DARA a été révélée il y a dix ans dans son pays grâce au télécrochet « X Factor ». Après des années de tubes en Bulgarie, elle a vécu un retournement de situation à l’automne dernier. Alors que la Bulgarie ne participait plus à l’Eurovision depuis 2022, la chaîne BNT l’a contactée pour lui annoncer le retour du pays dans le concours en 2026 et l’a invitée à la sélection nationale. Elle s’y est imposée fin janvier face à quatorze autres artistes.
L’annonce de sa participation a déclenché une vague de haine sur les réseaux sociaux. « Il y a eu un retour de bâton. Après l’annonce, j’ai eu l’impression, la sensation physique, qu’on m’avait tiré dessus en plein visage », décrit-elle. Elle s’est alors tenue éloignée de son téléphone pour se préserver des attaques. Une nuit, malgré tout, elle s’est réveillée à 1 heure et a vécu une intense attaque de panique pendant trois heures. Elle a songé à tout arrêter et l’a révélé publiquement, redoutant notamment que ce stress puisse affecter sa santé et l’empêche un jour de tomber enceinte.

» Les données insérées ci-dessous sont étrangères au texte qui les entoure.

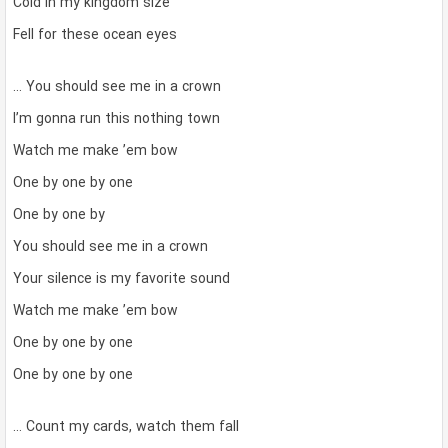
Cold in my kingdom size
Fell for these ocean eyes
… You should see me in a crown
I’m gonna run this nothing town
Watch me make ’em bow
One by one by one
One by one by
You should see me in a crown
Your silence is my favorite sound
Watch me make ’em bow
One by one by one
One by one by one
… Count my cards, watch them fall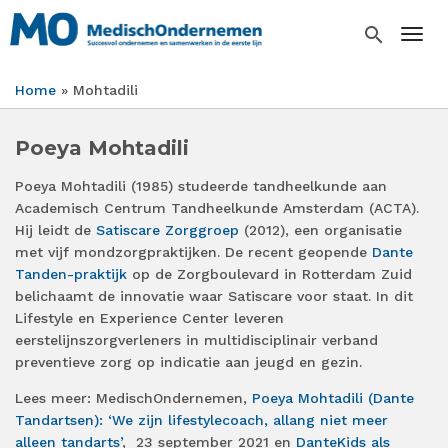
Overslaan
en
search
Togg
naar
de
Home
Mohtadili
inhoud
Kruimelpad
gaan
Poeya Mohtadili
Poeya Mohtadili (1985) studeerde tandheelkunde aan
Academisch Centrum Tandheelkunde Amsterdam (ACTA).
Hij leidt de
Satiscare Zorggroep
(2012), een organisatie
met vijf mondzorgpraktijken. De recent geopende
Dante
Tanden-praktijk
op de Zorgboulevard in Rotterdam Zuid
belichaamt de innovatie waar Satiscare voor staat. In dit
Lifestyle en Experience Center leveren
eerstelijnszorgverleners in multidisciplinair verband
preventieve zorg op indicatie aan jeugd en gezin.
Lees meer: MedischOndernemen,
Poeya Mohtadili (Dante
Tandartsen): ‘We zijn lifestylecoach, allang niet meer
alleen tandarts’
, 23 september 2021 en
DanteKids als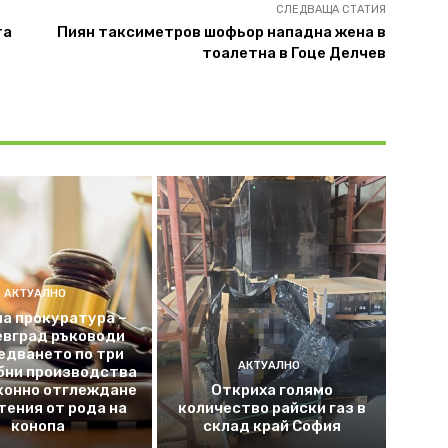
СЛЕДВАЩА СТАТИЯ
та
Пиян таксиметров шофьор нападна жена в
тоалетна в Гоце Делчев
АКТУАЛНО
а прокуратура –
евград ръководи
едването по три
АКТУАЛНО
бни производства
конно отглеждане
Откриха голямо
тения от рода на
количество райски газ в
конопа
склад край София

Sa prise de parole a suscité une grande vague de soutien qui, avec celui de son entourage, l’a réconfortée et motivée à poursuivre l’aventure. Après la désignation de « Bangaranga » en février lors d’une émission en prime time, DARA est partie à Athènes, en Grèce, pour trois mois de préparation intense. Elle y a développé une routine quotidienne stricte : lever à 6h30, running pour déstresser, préparation physique, rédaction de son journal, douche froide, méditation et quatre heures de répétition de la chanson et de la chorégraphie. « Ces mois-là ont changé ma vie, m’ont changée en tant que personne, je n’ai jamais grandi aussi vite », insiste-t-elle.
Depuis sa victoire, DARA est devenue une star dans son pays. Elle a été reçue par le Premier ministre Roumen Radev et a reçu la clé de la capitale, Sofia, ainsi que le titre de citoyenne d’honneur de cette ville, de Varna où elle est née et d’Avren, d’où son mari Ervin est originaire. « J’ai eu cette reconnaissance parce que je suis son épouse », dit-elle, semblant aussi déconcertée qu’amusée. L’organisation de l’édition 2027 de l’Eurovision à Bourgas a été qualifiée de « priorité nationale ».
La chanteuse, qui feuillette son journal intime lors de l’entretien, y avait dessiné le 3 mars une image d’elle brandissant un trophée sur lequel on lit « Eurovision Winner ». Deux mois et demi plus tard, l’image est devenue réalité. Elle raconte avoir écrit chaque jour, au début de l’été dernier, la phrase « Je vais gagner l’Eurovision », alors que la Bulgarie ne participait plus au concours. « Que ça paraisse délirant, je m’en fichais », affirme-t-elle. La vague d’amour qu’elle reçoit aujourd’hui en Bulgarie lui fait parfois un peu peur. « Quand je suis rentrée de l’Eurovision, des gens venaient me voir en pleurs, dans tous leurs états », témoigne-t-elle.